--- START ---

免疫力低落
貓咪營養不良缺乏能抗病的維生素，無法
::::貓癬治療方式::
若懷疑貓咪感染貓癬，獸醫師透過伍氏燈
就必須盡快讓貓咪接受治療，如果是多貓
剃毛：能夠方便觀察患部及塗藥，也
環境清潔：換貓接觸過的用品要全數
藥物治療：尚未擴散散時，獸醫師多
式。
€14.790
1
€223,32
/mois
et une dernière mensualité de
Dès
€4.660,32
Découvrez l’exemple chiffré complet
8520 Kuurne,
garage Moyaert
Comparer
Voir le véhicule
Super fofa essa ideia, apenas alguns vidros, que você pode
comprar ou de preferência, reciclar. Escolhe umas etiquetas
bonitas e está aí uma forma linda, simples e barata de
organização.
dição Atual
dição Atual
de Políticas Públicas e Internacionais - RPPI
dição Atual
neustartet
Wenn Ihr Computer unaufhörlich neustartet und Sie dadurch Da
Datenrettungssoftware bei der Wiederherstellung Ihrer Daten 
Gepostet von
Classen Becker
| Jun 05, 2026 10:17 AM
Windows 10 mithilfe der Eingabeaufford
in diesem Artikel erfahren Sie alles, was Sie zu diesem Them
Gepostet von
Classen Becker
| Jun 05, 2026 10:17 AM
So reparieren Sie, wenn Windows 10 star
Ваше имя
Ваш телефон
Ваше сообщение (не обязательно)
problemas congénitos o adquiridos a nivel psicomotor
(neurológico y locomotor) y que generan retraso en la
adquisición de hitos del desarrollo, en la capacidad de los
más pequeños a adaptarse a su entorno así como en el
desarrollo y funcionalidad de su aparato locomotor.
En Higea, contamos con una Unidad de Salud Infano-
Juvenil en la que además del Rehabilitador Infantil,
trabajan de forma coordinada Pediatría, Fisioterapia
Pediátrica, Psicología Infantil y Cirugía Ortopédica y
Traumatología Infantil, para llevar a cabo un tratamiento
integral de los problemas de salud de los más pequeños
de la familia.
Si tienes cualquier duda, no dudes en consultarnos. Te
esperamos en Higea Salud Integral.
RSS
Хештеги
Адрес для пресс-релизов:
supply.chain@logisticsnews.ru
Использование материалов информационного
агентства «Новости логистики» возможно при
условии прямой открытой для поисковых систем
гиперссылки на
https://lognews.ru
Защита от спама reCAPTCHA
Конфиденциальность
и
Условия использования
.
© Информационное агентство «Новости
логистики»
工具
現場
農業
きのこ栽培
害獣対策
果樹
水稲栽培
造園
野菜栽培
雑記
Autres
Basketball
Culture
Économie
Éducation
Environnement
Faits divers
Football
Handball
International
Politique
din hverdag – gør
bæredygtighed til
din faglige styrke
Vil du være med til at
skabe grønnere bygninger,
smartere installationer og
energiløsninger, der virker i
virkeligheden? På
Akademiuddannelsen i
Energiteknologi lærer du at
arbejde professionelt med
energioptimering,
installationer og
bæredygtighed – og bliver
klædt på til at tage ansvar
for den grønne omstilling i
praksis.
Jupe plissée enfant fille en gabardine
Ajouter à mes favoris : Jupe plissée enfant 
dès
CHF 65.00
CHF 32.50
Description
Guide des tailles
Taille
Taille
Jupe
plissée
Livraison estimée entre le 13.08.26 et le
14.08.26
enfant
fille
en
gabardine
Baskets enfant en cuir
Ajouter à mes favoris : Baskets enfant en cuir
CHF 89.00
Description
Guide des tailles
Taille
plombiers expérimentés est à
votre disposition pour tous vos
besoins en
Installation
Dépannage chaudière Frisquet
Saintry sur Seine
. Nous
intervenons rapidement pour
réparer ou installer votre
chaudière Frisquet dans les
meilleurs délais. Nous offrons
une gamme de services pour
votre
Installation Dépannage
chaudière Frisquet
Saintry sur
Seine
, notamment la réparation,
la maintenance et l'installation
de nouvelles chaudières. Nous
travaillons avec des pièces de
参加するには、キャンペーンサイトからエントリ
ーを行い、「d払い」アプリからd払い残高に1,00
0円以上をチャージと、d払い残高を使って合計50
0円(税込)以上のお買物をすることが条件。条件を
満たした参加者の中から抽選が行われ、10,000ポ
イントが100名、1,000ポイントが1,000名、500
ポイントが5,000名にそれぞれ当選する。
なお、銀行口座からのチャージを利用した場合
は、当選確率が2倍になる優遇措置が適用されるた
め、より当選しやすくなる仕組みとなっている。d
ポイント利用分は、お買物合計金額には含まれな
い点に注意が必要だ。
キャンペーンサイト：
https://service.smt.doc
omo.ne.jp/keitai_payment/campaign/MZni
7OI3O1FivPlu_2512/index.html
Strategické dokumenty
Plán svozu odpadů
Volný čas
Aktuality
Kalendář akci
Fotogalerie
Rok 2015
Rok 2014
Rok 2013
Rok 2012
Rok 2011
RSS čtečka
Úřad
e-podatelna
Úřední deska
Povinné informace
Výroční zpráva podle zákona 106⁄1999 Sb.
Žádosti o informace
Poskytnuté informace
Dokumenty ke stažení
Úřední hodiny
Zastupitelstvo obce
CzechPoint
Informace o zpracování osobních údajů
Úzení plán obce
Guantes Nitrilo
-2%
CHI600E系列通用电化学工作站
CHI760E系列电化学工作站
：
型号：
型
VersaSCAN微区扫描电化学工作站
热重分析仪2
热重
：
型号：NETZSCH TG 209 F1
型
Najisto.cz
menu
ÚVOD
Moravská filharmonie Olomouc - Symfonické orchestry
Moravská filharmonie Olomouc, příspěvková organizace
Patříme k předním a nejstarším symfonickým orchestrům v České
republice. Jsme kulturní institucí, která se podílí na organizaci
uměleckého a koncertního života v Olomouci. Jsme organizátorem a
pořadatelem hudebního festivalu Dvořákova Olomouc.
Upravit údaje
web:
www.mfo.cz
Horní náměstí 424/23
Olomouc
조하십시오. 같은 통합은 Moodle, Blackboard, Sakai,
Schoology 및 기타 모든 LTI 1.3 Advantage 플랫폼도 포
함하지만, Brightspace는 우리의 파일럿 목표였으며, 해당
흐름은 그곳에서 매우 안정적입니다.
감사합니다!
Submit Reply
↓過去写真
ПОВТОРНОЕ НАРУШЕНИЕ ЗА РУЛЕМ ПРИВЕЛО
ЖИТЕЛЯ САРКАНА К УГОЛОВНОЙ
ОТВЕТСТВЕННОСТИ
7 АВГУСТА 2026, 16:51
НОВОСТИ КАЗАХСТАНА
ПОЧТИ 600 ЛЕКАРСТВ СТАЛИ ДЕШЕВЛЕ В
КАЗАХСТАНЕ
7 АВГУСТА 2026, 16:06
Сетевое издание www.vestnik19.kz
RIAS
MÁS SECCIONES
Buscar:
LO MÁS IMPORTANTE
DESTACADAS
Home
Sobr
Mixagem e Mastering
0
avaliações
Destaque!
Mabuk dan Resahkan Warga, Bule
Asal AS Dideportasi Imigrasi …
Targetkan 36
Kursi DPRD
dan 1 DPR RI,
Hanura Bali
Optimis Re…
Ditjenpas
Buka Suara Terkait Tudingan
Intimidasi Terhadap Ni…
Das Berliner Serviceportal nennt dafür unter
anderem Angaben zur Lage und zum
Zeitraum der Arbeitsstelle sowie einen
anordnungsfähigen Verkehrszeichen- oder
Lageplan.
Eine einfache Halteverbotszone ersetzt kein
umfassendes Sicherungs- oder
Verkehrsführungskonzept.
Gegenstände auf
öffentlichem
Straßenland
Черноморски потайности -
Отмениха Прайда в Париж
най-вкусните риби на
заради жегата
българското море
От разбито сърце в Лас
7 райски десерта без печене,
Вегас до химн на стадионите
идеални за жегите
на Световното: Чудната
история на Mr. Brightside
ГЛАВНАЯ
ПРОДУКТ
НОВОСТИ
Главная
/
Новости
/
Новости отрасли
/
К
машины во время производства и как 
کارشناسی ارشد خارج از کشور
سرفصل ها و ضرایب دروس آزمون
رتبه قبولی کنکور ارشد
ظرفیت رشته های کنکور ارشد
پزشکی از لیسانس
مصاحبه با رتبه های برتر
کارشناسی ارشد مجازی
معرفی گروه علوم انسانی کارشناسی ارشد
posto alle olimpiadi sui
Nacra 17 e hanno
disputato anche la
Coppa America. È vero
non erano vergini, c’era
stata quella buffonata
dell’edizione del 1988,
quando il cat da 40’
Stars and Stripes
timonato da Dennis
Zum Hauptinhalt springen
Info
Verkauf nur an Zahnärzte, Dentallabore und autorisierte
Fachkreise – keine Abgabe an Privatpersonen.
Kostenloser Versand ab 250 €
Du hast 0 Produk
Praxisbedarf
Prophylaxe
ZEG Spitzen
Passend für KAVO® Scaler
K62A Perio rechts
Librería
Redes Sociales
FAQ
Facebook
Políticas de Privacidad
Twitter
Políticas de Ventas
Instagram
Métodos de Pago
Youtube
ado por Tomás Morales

--- END ---

Copy out exactly the lines between the line with "posto alle olimpiadi sui" and the last line of the entries, counting both of those lines.

* Reply to the exercise *
posto alle olimpiadi sui
Nacra 17 e hanno
disputato anche la
Coppa America. È vero
non erano vergini, c’era
stata quella buffonata
dell’edizione del 1988,
quando il cat da 40’
Stars and Stripes
timonato da Dennis
Zum Hauptinhalt springen
Info
Verkauf nur an Zahnärzte, Dentallabore und autorisierte
Fachkreise – keine Abgabe an Privatpersonen.
Kostenloser Versand ab 250 €
Du hast 0 Produk
Praxisbedarf
Prophylaxe
ZEG Spitzen
Passend für KAVO® Scaler
K62A Perio rechts
Librería
Redes Sociales
FAQ
Facebook
Políticas de Privacidad
Twitter
Políticas de Ventas
Instagram
Métodos de Pago
Youtube
ado por Tomás Morales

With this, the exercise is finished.